London: New royal succession rules removing male bias have come into force in Britain which means that if Prince William and wife Kate Middleton have a daughter she can no longer be superseded by a younger brother.
Royal succession rules in Britain and 15 other realms where the Queen is head of state were finally overhauled yesterday to give women equal rights.
New rules on royal succession that have now come into force, remove male bias and discrimination against Roman Catholics.
If the Duke and Duchess of Cambridge's new baby is a girl, she will follow Prince George and become fourth in line to the throne and will not be overtaken by any future younger brothers.
The new rules also allow members of the Royal Family to marry a Roman Catholic and become king or queen.
However, a Roman Catholic royal still cannot become the monarch.
Deputy Prime Minister Nick Clegg confirmed the Succession to the Crown Act had come into force in a written ministerial statement, the BBC reported.
The Act was passed by Parliament in 2013, but all the countries in which the Queen is head of state had to pass any necessary legislation before it took effect.
The changes to the rules of succession were rushed through Parliament ahead of the birth of Prince George in 2013.

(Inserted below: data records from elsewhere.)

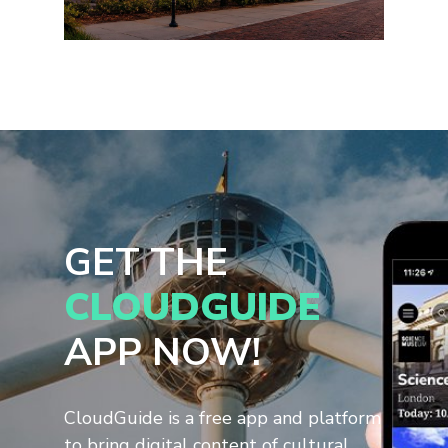
GET THE
CLOUDGUIDE
APP NOW!
CloudGuide is a free app and platform
to bring digital content of cultural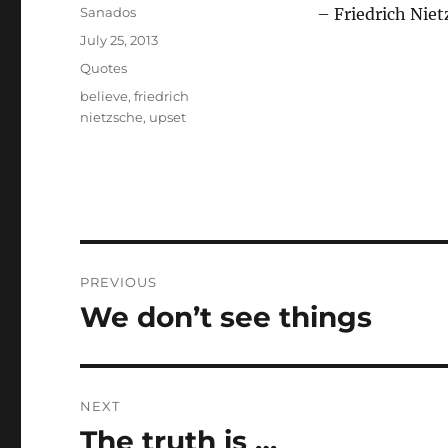
Author
Sanados
– Friedrich Niet
Posted
July 25, 2013
on
Categories
Quotes
Tags
believe
,
friedrich
nietzsche
,
upset
Post
PREVIOUS
navigation
We don’t see things
Previous
post:
NEXT
The truth is …
Next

But the arrival of a son for William and Kate meant George became third in line to the throne even without the new legislation.
Under the former rules of male primogeniture, royal sons took precedence over their female siblings, including first-born royal daughters.
The act also replaces the Royal Marriages Act 1772 and means that only the first six in line to the throne need the Queen's consent to marry.
This replaces a long-standing procedure which affected any distant royal relations who are descendants of George II.
Six realms in addition to the UK legislated for the changes: Australia, Barbados, Canada, the Grenadines, New Zealand, St Kitts and Nevis and St Vincent.
Nine others concluded that the legislation was not necessary: Antigua and Barbuda, Bahamas, Belize, Grenada, Jamaica, Papua New Guinea, St Lucia, Solomon Islands and Tuvalu.
Clegg wrote: "The act reflects this government's emphasis on equality by removing centuries of discrimination on both religious and gender grounds. The act puts in place succession laws that are fit for the 21st century and for a modern constitutional monarchy."